Dataset excerpts:
^^^^^^^^^^^^^^^^

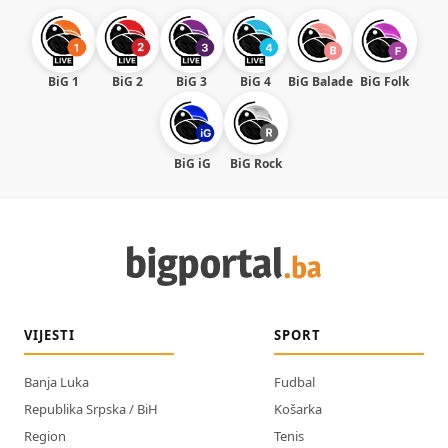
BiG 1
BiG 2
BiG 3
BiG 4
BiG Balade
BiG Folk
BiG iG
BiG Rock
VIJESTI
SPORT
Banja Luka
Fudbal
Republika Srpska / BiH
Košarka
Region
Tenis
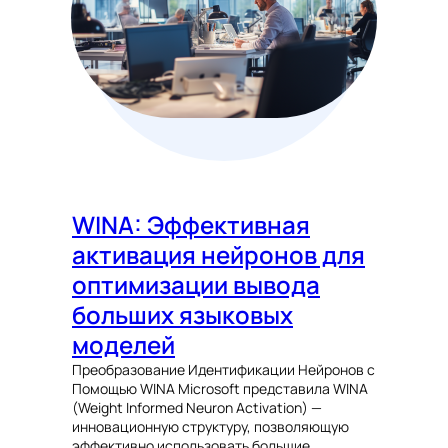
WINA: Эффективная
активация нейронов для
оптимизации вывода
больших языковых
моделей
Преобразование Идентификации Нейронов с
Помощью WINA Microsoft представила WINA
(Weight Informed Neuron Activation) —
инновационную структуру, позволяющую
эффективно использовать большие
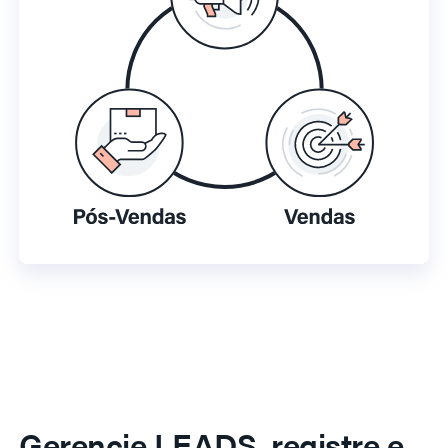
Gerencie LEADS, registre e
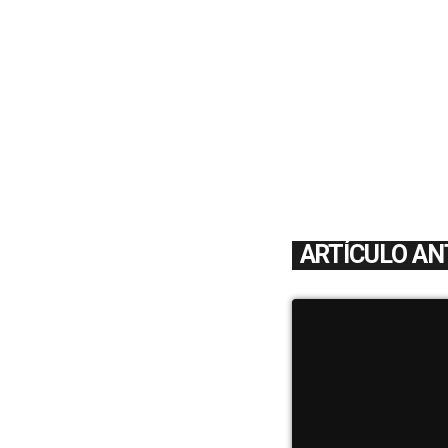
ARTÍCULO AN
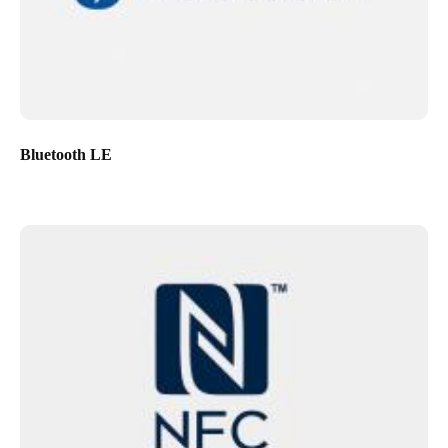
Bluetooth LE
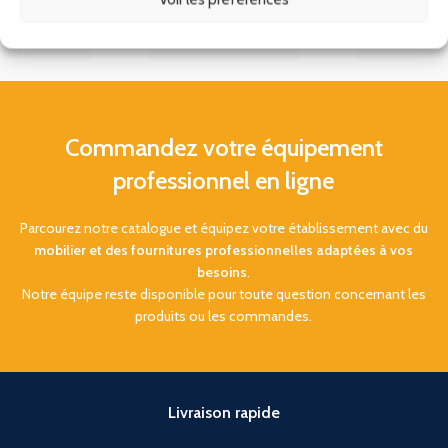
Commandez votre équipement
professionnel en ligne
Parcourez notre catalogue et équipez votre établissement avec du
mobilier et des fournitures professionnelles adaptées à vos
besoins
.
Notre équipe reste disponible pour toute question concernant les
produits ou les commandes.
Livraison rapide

^^^^^^^^^^^^^^^^

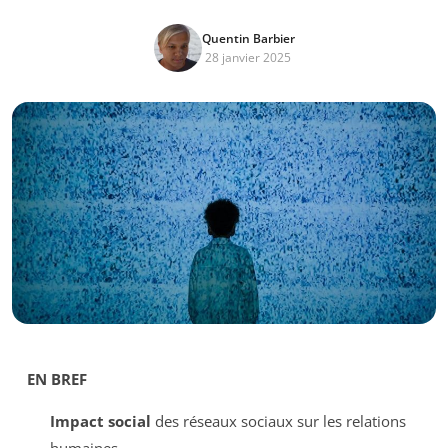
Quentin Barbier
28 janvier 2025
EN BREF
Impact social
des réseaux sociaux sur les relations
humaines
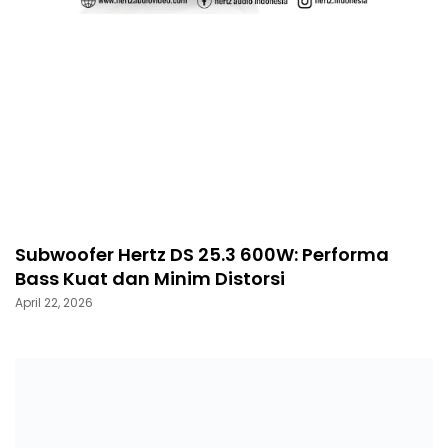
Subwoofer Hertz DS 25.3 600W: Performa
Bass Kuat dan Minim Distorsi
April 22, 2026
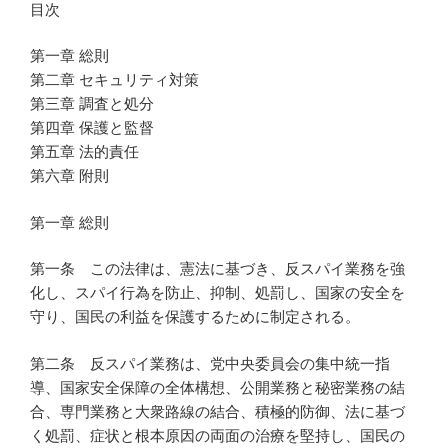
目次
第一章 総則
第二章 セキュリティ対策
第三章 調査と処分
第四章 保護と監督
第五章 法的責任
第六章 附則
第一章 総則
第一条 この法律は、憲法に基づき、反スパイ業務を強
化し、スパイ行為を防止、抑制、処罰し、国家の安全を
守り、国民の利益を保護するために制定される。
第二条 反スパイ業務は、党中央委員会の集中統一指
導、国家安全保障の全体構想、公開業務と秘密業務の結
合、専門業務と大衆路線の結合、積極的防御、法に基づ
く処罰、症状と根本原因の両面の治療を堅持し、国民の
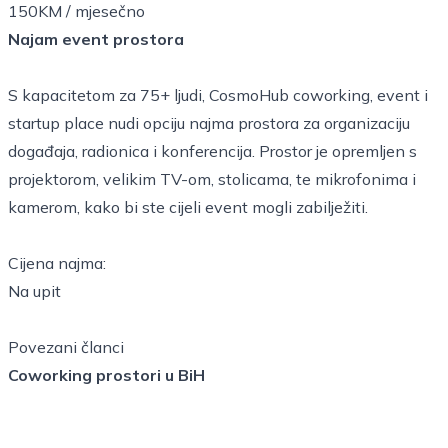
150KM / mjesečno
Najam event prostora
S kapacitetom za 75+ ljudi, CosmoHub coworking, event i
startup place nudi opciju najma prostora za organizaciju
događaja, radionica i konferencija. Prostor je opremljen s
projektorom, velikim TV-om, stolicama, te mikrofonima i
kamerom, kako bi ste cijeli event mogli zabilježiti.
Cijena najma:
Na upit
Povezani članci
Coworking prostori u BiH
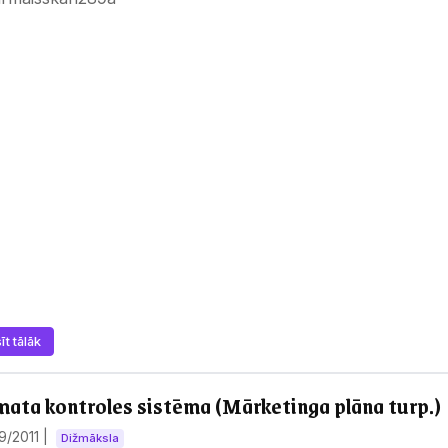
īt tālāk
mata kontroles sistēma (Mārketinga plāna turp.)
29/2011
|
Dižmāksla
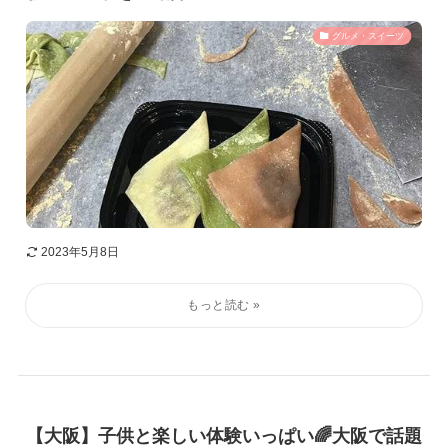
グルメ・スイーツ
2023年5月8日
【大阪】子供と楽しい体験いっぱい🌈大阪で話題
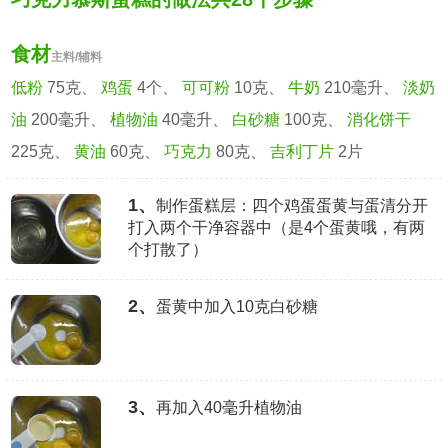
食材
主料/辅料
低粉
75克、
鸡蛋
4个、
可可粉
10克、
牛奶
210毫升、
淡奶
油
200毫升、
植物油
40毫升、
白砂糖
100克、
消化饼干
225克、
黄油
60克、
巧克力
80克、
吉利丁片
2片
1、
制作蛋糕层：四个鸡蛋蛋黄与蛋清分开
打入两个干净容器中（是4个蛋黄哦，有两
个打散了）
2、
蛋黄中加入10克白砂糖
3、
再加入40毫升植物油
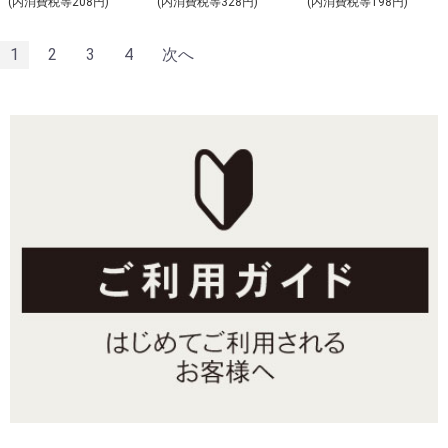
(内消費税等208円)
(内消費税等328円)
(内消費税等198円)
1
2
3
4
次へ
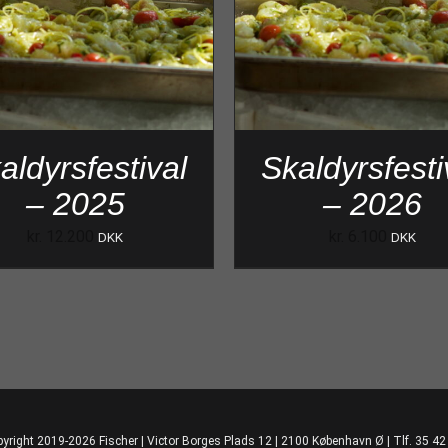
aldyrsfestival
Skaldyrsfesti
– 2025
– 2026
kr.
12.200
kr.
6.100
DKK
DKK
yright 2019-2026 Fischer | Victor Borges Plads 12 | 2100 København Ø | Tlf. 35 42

^^^^^^^^^^^^^^^^

## EXERCISE DETAILS
Which lines of the data include the string "najma"? Copy each of them.

## EXERCISE RESPONSE
startup place nudi opciju najma prostora za organizaciju
Cijena najma:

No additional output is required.